Up the third week for a half, who knows what comes next?
Through three games, Pitt (2-1, 1-0) and No. 13 Virginia Tech (2-0, 1-0) hold the meaningless designation of co-leaders in the ACC Coastal. Those two, plus Georgia Tech (1-2, 0-1), are the only Coastal teams that have played a conference game.
Pitt’s record indicates some good and some bad, and when coach Pat Narduzzi met with reporters Monday, he was pleased with his review of the 24-19 victory against Georgia Tech but fretting over his team’s second-half offensive malaise.
Pitt hasn’t scored a touchdown in the second half this season, only getting points Saturday from Alex Kessman’s 33-yard field goal.
In addition, only 326 (31 percent) of Pitt’s 1,042 total yards were recorded after halftime.
This has not been a long-term problem, and it’s one that could get fixed as soon as Saturday when Pitt plays North Carolina (0-2) in Chapel Hill. Prior to this season, Narduzzi’s Pitt teams failed to score a second-half touchdown in only three of 38 games.
Nonetheless, the coach wants answers.
Perhaps the most revealing part of his news conference was how he brought up the problem without being asked.
“Why? Is it a lack of focus? What is it?” he said.
If he’s casually mentioning it to reporters, there’s a good chance his conversation with his team on the subject was a bit more intense.
“Why are we not as detailed?” he said, noting five of Pitt’s seven penalties in the Georgia Tech game (three were declined) occurred in the second half.
He conceded the face mask call against defensive end Patrick Jones II that kept alive a Georgia Tech scoring drive in third quarter could have gone either way.
“I don’t know if it was a face mask or not, looked like a helmet rub,” he said. “But we got too close to the head, and they call it, which, I don’t think was a great call. I could see why they did (call it).”
What was most disappointing to Narduzzi was that all four of the accepted penalties occurred on third or fourth down. “The money downs,” he said.
Pitt’s third-down conversion rate falls from 43 percent (15 of 35) for the entire game to 25 percent (four of 16) in the second half.
“We have to be sharper on third down and look at what we’re doing there,” he said.
The dropoff in production after halftime was a major factor in the Penn State game when a 14-6 deficit turned into a 51-6 loss. Pitt was ahead of Albany, 33-7, and Georgia Tech, 21-0, at halftime, giving the team some cushion in the second half.
Narduzzi said offensive coordinator Shawn Watson is not calling plays differently in the second half. Rather, he said unforced errors are hurting the offense’s rhythm.
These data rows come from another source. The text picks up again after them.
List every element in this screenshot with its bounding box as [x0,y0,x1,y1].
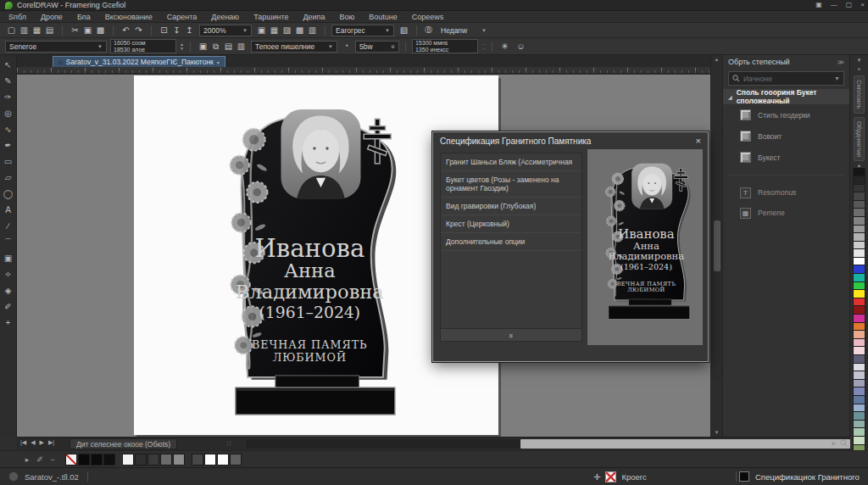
options-icon[interactable]: ▧ [398,24,410,36]
launch-combo[interactable]: Недаnw ▼ [437,25,490,36]
docker-tab-styles[interactable]: Снплоиль [854,75,865,114]
palette-color-swatch[interactable] [853,347,865,355]
snap-grid-icon[interactable]: ▩ [293,24,306,36]
rotate-icon[interactable]: ◔ [341,40,352,53]
vertical-scroll-thumb[interactable] [714,220,721,271]
polygon-tool[interactable]: ▱ [1,170,16,186]
palette-color-swatch[interactable] [853,249,865,258]
palette-color-swatch[interactable] [853,201,865,209]
tree-item[interactable]: Букест [723,147,849,168]
palette-color-swatch[interactable] [853,185,865,193]
zoom-tool[interactable]: ◎ [1,105,16,121]
palette-color-swatch[interactable] [853,323,865,332]
menu-item[interactable]: Деенаю [211,13,239,21]
document-color-swatch[interactable] [192,454,203,465]
palette-color-swatch[interactable] [853,282,865,291]
open-icon[interactable]: ▥ [18,24,31,36]
palette-color-swatch[interactable] [853,168,865,176]
menu-item[interactable]: Деипа [303,13,325,21]
document-color-swatch[interactable] [65,454,77,465]
vertical-scrollbar[interactable]: ▲ ▼ [710,55,722,437]
dialog-title-bar[interactable]: Спецификация Гранитного Памятника × [433,132,708,149]
maximize-button[interactable]: ▢ [846,1,853,9]
menu-item[interactable]: Сарента [167,13,198,21]
minimize-button[interactable]: — [831,1,837,9]
palette-color-swatch[interactable] [853,274,865,282]
palette-color-swatch[interactable] [853,355,865,364]
launch-icon[interactable]: Ⓑ [423,24,434,36]
horizontal-scroll-thumb[interactable] [520,439,850,449]
expand-list-button[interactable]: » [441,328,581,341]
rectangle-tool[interactable]: ▭ [1,153,16,170]
scroll-down-icon[interactable]: ▼ [715,430,720,435]
text-tool[interactable]: A [1,202,16,218]
page-icon[interactable]: ▣ [197,40,209,53]
close-button[interactable]: × [860,1,865,9]
save-icon[interactable]: ▦ [31,24,43,36]
tree-group-header[interactable]: ◢ Споль гооориня Букет сположеачный [723,89,849,104]
outline-tool[interactable]: ✐ [1,298,16,315]
menu-item[interactable]: Дропе [41,13,63,21]
last-page-icon[interactable]: ▶| [48,439,54,446]
monument-artwork[interactable] [208,86,407,425]
page-tab[interactable]: Дит селеснее окоое (Обюts) [70,438,177,449]
menu-item[interactable]: Copeews [412,13,444,21]
freehand-tool[interactable]: ∿ [1,121,16,137]
size-fields[interactable]: 15300 ммнs 1350 инексс [412,39,478,53]
group-icon[interactable]: ▤ [222,40,235,53]
palette-color-swatch[interactable] [853,233,865,242]
close-strip-icon[interactable]: × [857,64,860,74]
tree-item[interactable]: Стиль геодерки [723,104,849,125]
size-spinner[interactable]: －－ [481,42,486,51]
next-page-icon[interactable]: ▶ [40,439,44,446]
eyedropper-icon[interactable]: ✐ [35,455,45,464]
palette-color-swatch[interactable] [853,242,865,250]
snap-to-combo[interactable]: Еагогрес ▼ [331,25,394,36]
palette-color-swatch[interactable] [853,437,865,445]
palette-color-swatch[interactable] [853,387,865,396]
document-color-swatch[interactable] [160,454,172,465]
docker-search-box[interactable]: ▼ [728,71,844,86]
copy-icon[interactable]: ▣ [81,24,94,36]
document-color-swatch[interactable] [135,454,147,465]
blend-mode-combo[interactable]: Тепоее пишелние ▼ [251,41,337,53]
document-color-swatch[interactable] [103,454,115,465]
zoom-navigator-icon[interactable] [840,439,848,447]
settings-gear-icon[interactable]: ✳ [498,40,511,53]
scroll-right-icon[interactable]: ▶ [832,440,837,447]
specification-list-item[interactable]: Букет цветов (Розы - заменено на орнамен… [441,171,581,198]
palette-color-swatch[interactable] [853,265,865,274]
publish-icon[interactable]: ↥ [183,24,196,36]
pen-tool[interactable]: ✒ [1,137,16,153]
document-color-swatch[interactable] [173,454,185,465]
eyedropper-tool[interactable]: ✧ [1,266,16,282]
menu-item[interactable]: Бпа [77,13,91,21]
first-page-icon[interactable]: |◀ [20,439,26,446]
dialog-close-button[interactable]: × [696,136,701,146]
cut-icon[interactable]: ✂ [69,24,81,36]
fill-tool[interactable]: ◈ [1,282,16,298]
welcome-icon[interactable]: ☺ [515,40,527,53]
palette-color-swatch[interactable] [853,306,865,315]
angle-field[interactable]: 5bw ⊕ [355,41,399,53]
position-fields[interactable]: 16050 соом 18530 алое [110,39,176,53]
palette-color-swatch[interactable] [853,226,865,234]
palette-color-swatch[interactable] [853,412,865,421]
palette-color-swatch[interactable] [853,421,865,429]
shape-tool[interactable]: ✎ [1,73,16,89]
document-color-swatch[interactable] [122,454,134,465]
frame-tool[interactable]: ▣ [1,250,16,266]
smear-tool[interactable]: ✑ [1,89,16,105]
document-color-swatch[interactable] [204,454,216,465]
full-screen-preview-icon[interactable]: ▣ [255,24,268,36]
docker-search-input[interactable] [743,75,831,83]
previous-page-icon[interactable]: ◀ [31,439,35,446]
palette-color-swatch[interactable] [853,209,865,217]
ellipse-tool[interactable]: ◯ [1,186,16,202]
palette-color-swatch[interactable] [853,380,865,388]
bezier-tool[interactable]: ⌒ [1,234,16,250]
palette-color-swatch[interactable] [853,298,865,307]
tree-item[interactable]: T Resomonus [723,182,849,203]
palette-color-swatch[interactable] [853,364,865,372]
palette-color-swatch[interactable] [853,258,865,266]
“We’re not making plays,” he said. “(We’re) doing the wrong things, dropping the ball, whatever it may be. We’re not executing.
“We better figure it out. We better get the second half woes of execution out of our system, or it’s going to be hard every week. Something is wrong.”
What’s right about the Panthers is how their defense and special teams functioned against Georgia Tech.
Pitt held the Yellow Jackets’s option offense to 19 points. Only Clemson, Georgia and Boston College allowed Georgia Tech fewer points in five of its past 39 games.
“We emphasize we’re going to get 11 guys (to the football),” Narduzzi said. “We’re going to gang tackle, and that’s the emphasis every week.”
After three games, Narduzzi isn’t ready to call the defensive unit the best in his four years at Pitt, but he did say, “That was one of the best defenses against Georgia Tech, let’s put it that way.”
After holding and kicking problems in the Penn State game, Pitt’s special teams contributed by stopping a fake punt try, downing a punt at the 1 and keeping Georgia Tech away from its own onside kick late in the game.
You can add Kessman’s first field goal of the season to the list, but Narduzzi prefers six points to three.